The court upheld the credit bureaus right to do so in Bauer v. Roundpoint Mortg. Servicing Corp. The Court held Bauer’s mortgage servicer had the right to report despite a court order dismissing the mortgage foreclosure with prejudice.
Bauer defaulted on his mortgage. As a result, JP Morgan Chase filed a judicial foreclosure against Bauer. Chase voluntarily dismissed the case in 2013.
JPM Chase then filed a second judicial foreclosure action against Bauer. Chase also voluntarily dismissed that case in 2015. JPM Chase then sold the mortgage to an MBS Trust with US Bank as the Trustee.
In March 2016, US Bank filed another foreclosure action against Bauer.
Bauer moved to dismiss the third Foreclosure based on Illinois’s “single filing rule.”
Under the rule, after a voluntary dismissal, a plaintiff may only commence a new action on the same cause of action within one year.
The court agreed that the rule applied and dismissed the third foreclosure with prejudice. The dismissal order said, “… Plaintiff’s complaint is dismissed with prejudice based on the single re-filing rule.”

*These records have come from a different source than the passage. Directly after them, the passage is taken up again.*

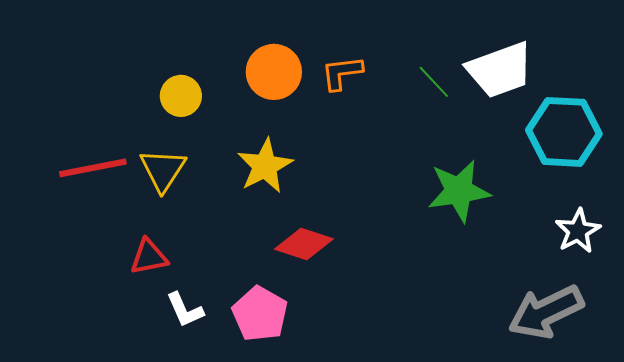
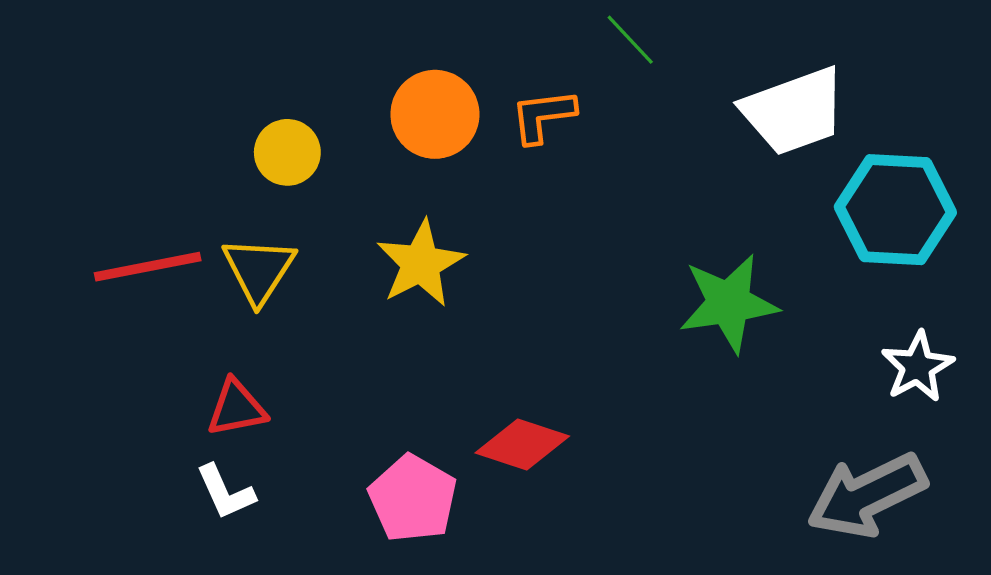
green line: (434, 82) -> (630, 40), moved
red diamond: (304, 244) -> (522, 445), moved
white L-shape: (185, 310) -> (225, 492), moved

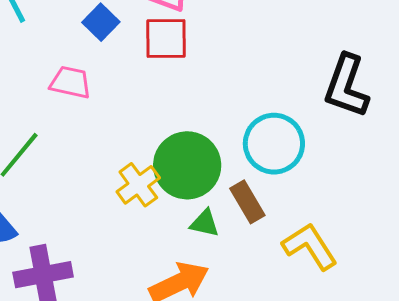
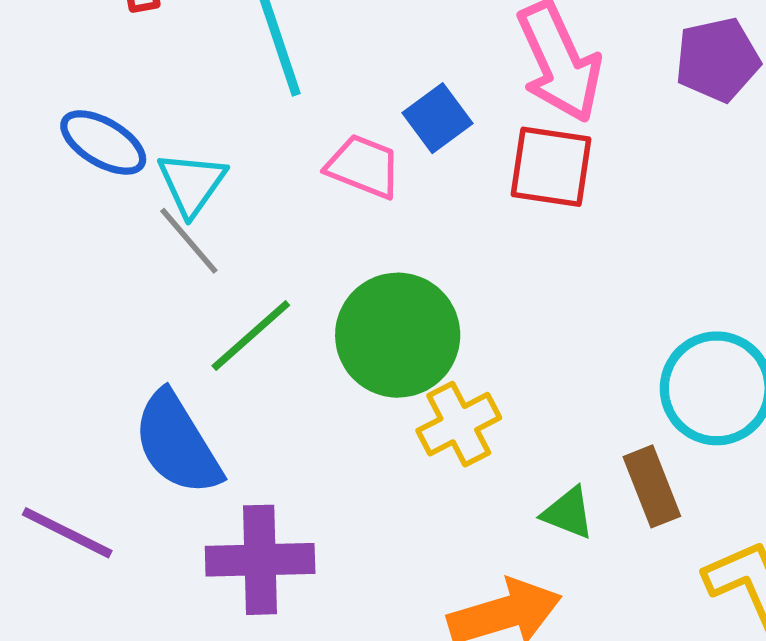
pink trapezoid: (70, 82) -> (363, 167), moved
green circle: (187, 165) -> (398, 335), moved

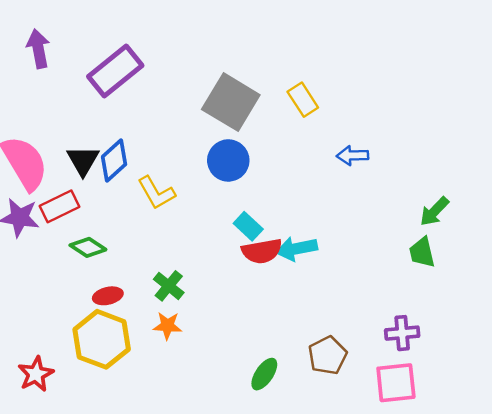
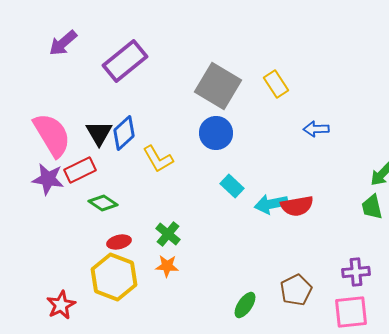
purple arrow: (38, 49) -> (63, 43), turned -120
red semicircle: (262, 251) -> (297, 206), moved

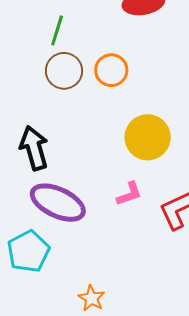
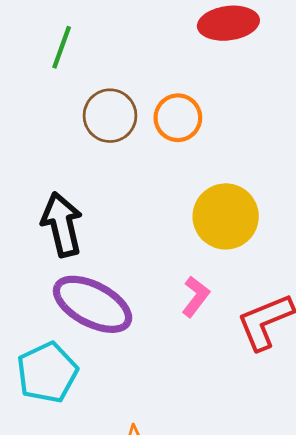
green line: (57, 30) -> (62, 47), moved
pink L-shape: (129, 194) -> (196, 297), turned -36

How The Credit Bureaus Became The Center Of A Foreclosure Fight
Bauer filed an action against Roundpoint alleging six causes of action. They included a violation of the Fair Credit Reporting Act. Bauer alleged that the dismissal of the third foreclosure relieved him of his mortgage debt. He claimed that the final adjudication of the third foreclosure proves that the loan balance is $0.
The federal court cited Midland Funding, LLC v. Johnson and Pantoja v. Portfolio Recovery Assocs., LLC. The Court held that the single filing rule did not extinguish the right to the underlying debt which remained.

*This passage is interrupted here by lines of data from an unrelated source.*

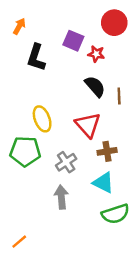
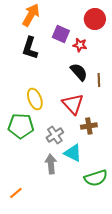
orange arrow: (19, 26) -> (31, 15), moved, size x1.6
cyan triangle: (103, 183) -> (73, 153), moved
orange line: (19, 242) -> (16, 193), moved

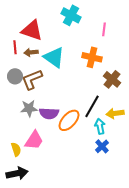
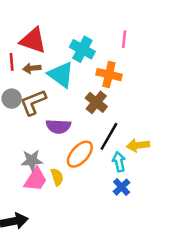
cyan cross: (71, 15) -> (82, 49), moved
brown cross: (112, 79) -> (96, 102), moved
gray star: (29, 108) -> (32, 160), moved
purple semicircle: (49, 113) -> (58, 126), moved
yellow semicircle: (16, 149) -> (57, 177), moved

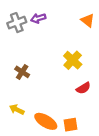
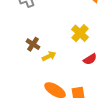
yellow arrow: (17, 110) -> (49, 56), moved, turned 128

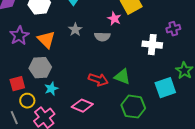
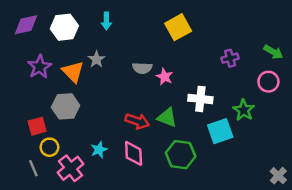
pink star: (114, 19) -> (165, 77), moved
gray star: (75, 30) -> (96, 59), moved
white cross: (152, 45) -> (200, 99), moved
cyan star: (51, 89) -> (99, 150), moved
pink diamond: (82, 106) -> (134, 153), moved, turned 65

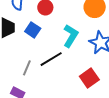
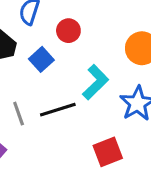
gray line: (27, 68) -> (19, 114), turned -56

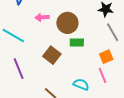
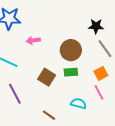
brown circle: (67, 23) -> (71, 50), moved
green rectangle: (77, 42) -> (71, 72), moved

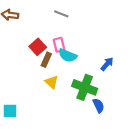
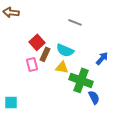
gray line: (61, 14) -> (75, 22), moved
pink rectangle: (59, 45) -> (32, 64), moved
yellow triangle: (52, 82) -> (62, 67), moved, turned -32

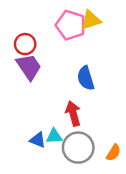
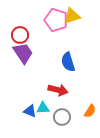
red arrow: (73, 114) -> (58, 90), turned 120
gray circle: (78, 148) -> (62, 117), size x0.7
orange semicircle: (114, 153) -> (90, 111), moved

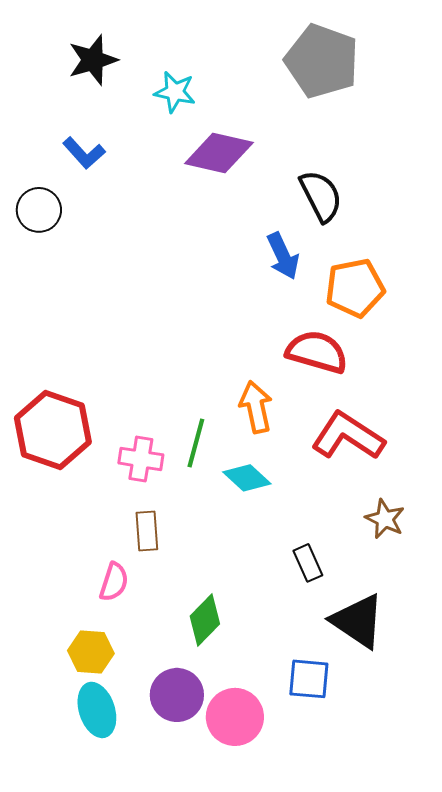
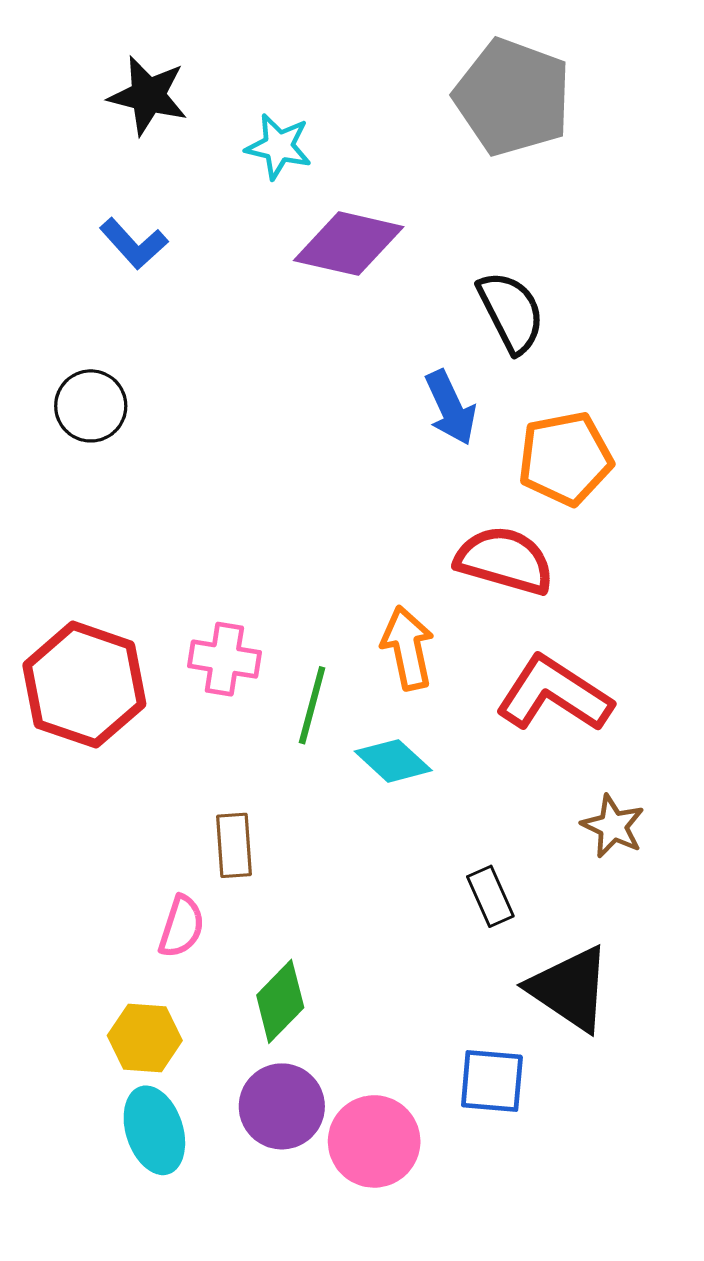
black star: (93, 60) -> (148, 96), turned 30
black circle: (39, 210) -> (91, 406), moved
pink cross: (141, 459) -> (224, 659), moved
green diamond: (205, 620) -> (280, 1001), moved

In Pantoja, the court explained that in Illinois “[t]he creditor retains the legal right to appeal to the debtor to honor the debt out of a sense of moral obligation even if the legal obligation can no longer be enforced in court”). Id. The Court also noted that there are circumstances, i.e. a loan modification or partial payment, in which a once-unenforceable debt may become enforceable again.
The Court observed that the only false statements Roundpoint allegedly made to the CRAs pertained to the delinquent debt. The Court held that the information was complete and accurate. The debt itself was not discharged and Bauer had not made the payments. Therefore, Roundpoint had the right to report the information as delinquent.